◆ TASK INSTRUCTIONS: The answer must be an exact copy of the records, with every picture removed.

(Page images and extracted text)
Start of Block

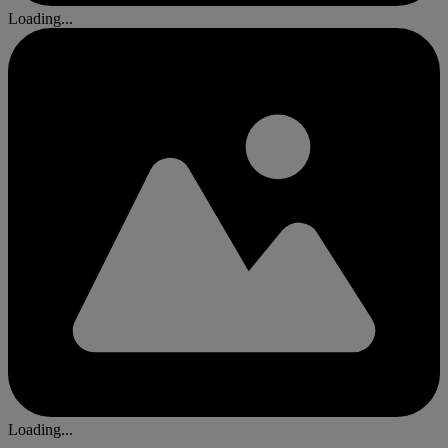
Loading...
Loading...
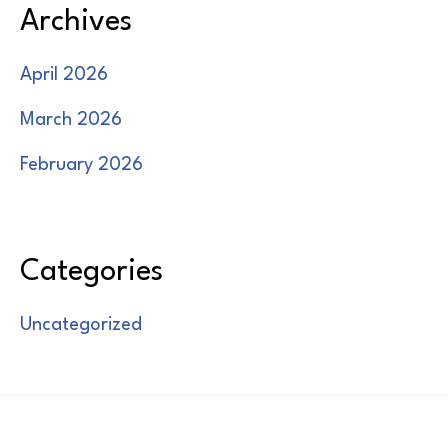
Archives
April 2026
March 2026
February 2026
Categories
Uncategorized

End of Block

◆ COMPLETED EXERCISE:
Loading...
Loading...
Archives
April 2026
March 2026
February 2026
Categories
Uncategorized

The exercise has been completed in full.